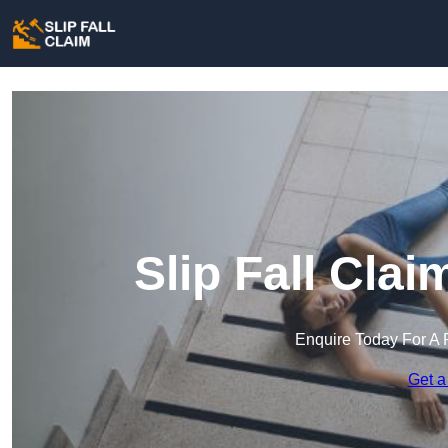
Slip Fall Cla
Enquire Today For A 
Get a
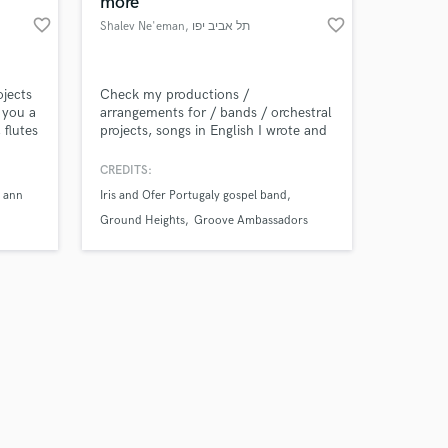
more
favorite_border
favorite_border
Shalev Ne'eman
, תל אביב יפו
ojects
Check my productions /
 you a
arrangements for / bands / orchestral
 flutes
projects, songs in English I wrote and
ervice.
composed, and my recordings as a
proffesional percussionist. Click the
CREDITS:
 the
YouTube Playlist, more will be
 ann
Iris and Ofer Portugaly gospel band
Amazing Music
uri or
uploaded soon. enjoy!
Ground Heights
Groove Ambassadors
d to
work on your project
our secure platform.
s only released when
k is complete.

**WHAT YOU SHOULD DO:** Repeat the data exactly. Pictures should not appear.

**RESULT:**
Slip Fall Cla
Enquire Today For A 
Get a
more
favorite_border
favorite_border
Shalev Ne'eman
, תל אביב יפו
ojects
Check my productions /
 you a
arrangements for / bands / orchestral
 flutes
projects, songs in English I wrote and
ervice.
composed, and my recordings as a
proffesional percussionist. Click the
CREDITS:
 the
YouTube Playlist, more will be
 ann
Iris and Ofer Portugaly gospel band
Amazing Music
uri or
uploaded soon. enjoy!
Ground Heights
Groove Ambassadors
d to
work on your project
our secure platform.
s only released when
k is complete.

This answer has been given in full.